- Material supplied
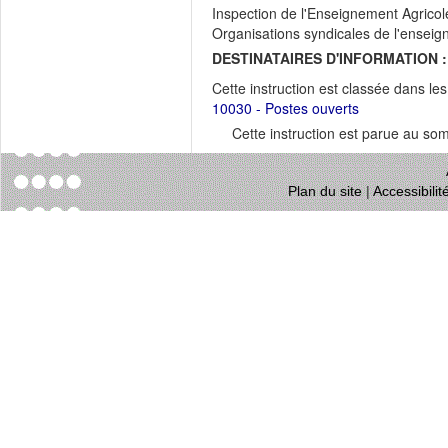
Inspection de l'Enseignement Agrico
Organisations syndicales de l'enseig
DESTINATAIRES D'INFORMATION :
Cette instruction est classée dans le
10030 - Postes ouverts
Cette instruction est parue au s
Plan du site
|
Accessibili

- To do
Where the line containing "10030 - Postes ouverts" appears, start copying, and go on exactly through the last line of the data.

- Written reply
10030 - Postes ouverts
Cette instruction est parue au s
Plan du site
|
Accessibili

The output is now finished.